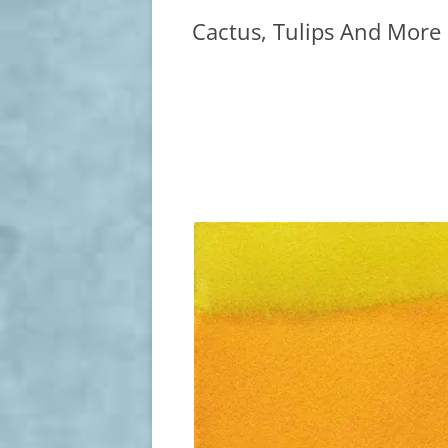
Cactus, Tulips And More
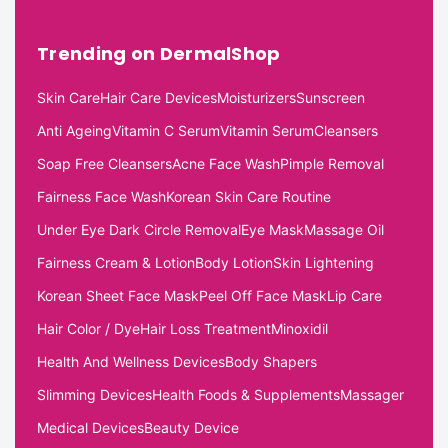
Trending on DermalShop
Skin Care
Hair Care Devices
Moisturizers
Sunscreen
Anti Ageing
Vitamin C Serum
Vitamin Serum
Cleansers
Soap Free Cleansers
Acne Face Wash
Pimple Removal
Fairness Face Wash
Korean Skin Care Routine
Under Eye Dark Circle Removal
Eye Mask
Massage Oil
Fairness Cream & Lotion
Body Lotion
Skin Lightening
Korean Sheet Face Mask
Peel Off Face Mask
Lip Care
Hair Color / Dye
Hair Loss Treatment
Minoxidil
Health And Wellness Devices
Body Shapers
Slimming Devices
Health Foods & Supplements
Massager
Medical Devices
Beauty Device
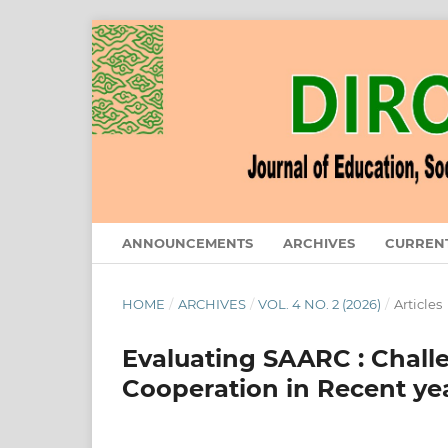
ANNOUNCEMENTS
ARCHIVES
CURREN
HOME
/
ARCHIVES
/
VOL. 4 NO. 2 (2026)
/
Articles
Evaluating SAARC : Chall
Cooperation in Recent ye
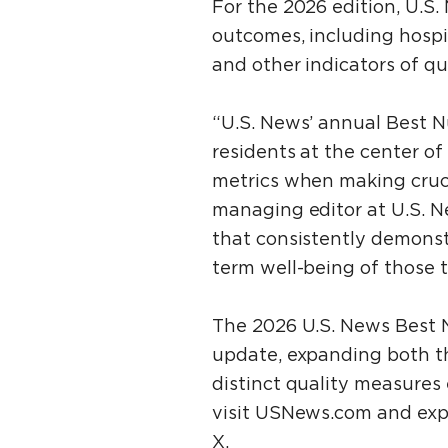
For the 2026 edition, U.S
outcomes, including hospit
and other indicators of qua
“U.S. News’ annual Best N
residents at the center of 
metrics when making crucia
managing editor at U.S. N
that consistently demonstr
term well-being of those t
The 2026 U.S. News Best N
update, expanding both th
distinct quality measures
visit USNews.com and exp
X.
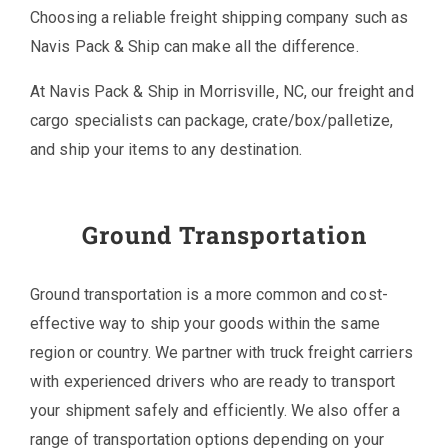
Choosing a reliable freight shipping company such as
Navis Pack & Ship can make all the difference.
At Navis Pack & Ship in Morrisville, NC, our freight and
cargo specialists can package, crate/box/palletize,
and ship your items to any destination.
Ground Transportation
Ground transportation is a more common and cost-
effective way to ship your goods within the same
region or country. We partner with truck freight carriers
with experienced drivers who are ready to transport
your shipment safely and efficiently. We also offer a
range of transportation options depending on your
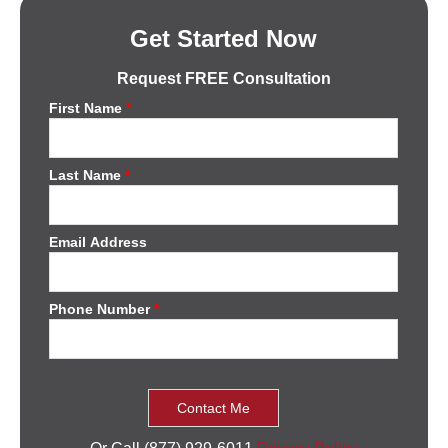
Get Started Now
Request FREE Consultation
First Name
*
Last Name
*
Email Address
Phone Number
*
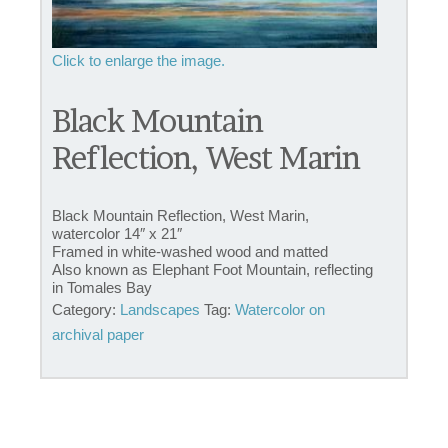
Black Mountain
Reflection, West Marin
Black Mountain Reflection, West Marin,
watercolor 14″ x 21″
Framed in white-washed wood and matted
Also known as Elephant Foot Mountain, reflecting
in Tomales Bay
Category:
Landscapes
Tag:
Watercolor on
archival paper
· · · ·
• WHAT THIS TASK INVOLVES:
Copy back, word for word, every line between the top of the material above and the line that contains "with experienced drivers", both included, without any pictures.

• YOUR SOLUTION:
Cactus, Tulips And More
Trending on DermalShop
Skin Care
Hair Care Devices
Moisturizers
Sunscreen
Anti Ageing
Vitamin C Serum
Vitamin Serum
Cleansers
Soap Free Cleansers
Acne Face Wash
Pimple Removal
Fairness Face Wash
Korean Skin Care Routine
Under Eye Dark Circle Removal
Eye Mask
Massage Oil
Fairness Cream & Lotion
Body Lotion
Skin Lightening
Korean Sheet Face Mask
Peel Off Face Mask
Lip Care
Hair Color / Dye
Hair Loss Treatment
Minoxidil
Health And Wellness Devices
Body Shapers
Slimming Devices
Health Foods & Supplements
Massager
Medical Devices
Beauty Device
ANNOUNCEMENTS
ARCHIVES
CURREN
HOME
/
ARCHIVES
/
VOL. 4 NO. 2 (2026)
/
Articles
Evaluating SAARC : Chall
Cooperation in Recent ye
For the 2026 edition, U.S
outcomes, including hospit
and other indicators of qua
“U.S. News’ annual Best N
residents at the center of 
metrics when making crucia
managing editor at U.S. N
that consistently demonstr
term well-being of those t
The 2026 U.S. News Best N
update, expanding both th
distinct quality measures
visit USNews.com and exp
X.
Choosing a reliable freight shipping company such as
Navis Pack & Ship can make all the difference.
At Navis Pack & Ship in Morrisville, NC, our freight and
cargo specialists can package, crate/box/palletize,
and ship your items to any destination.
Ground Transportation
Ground transportation is a more common and cost-
effective way to ship your goods within the same
region or country. We partner with truck freight carriers
with experienced drivers who are ready to transport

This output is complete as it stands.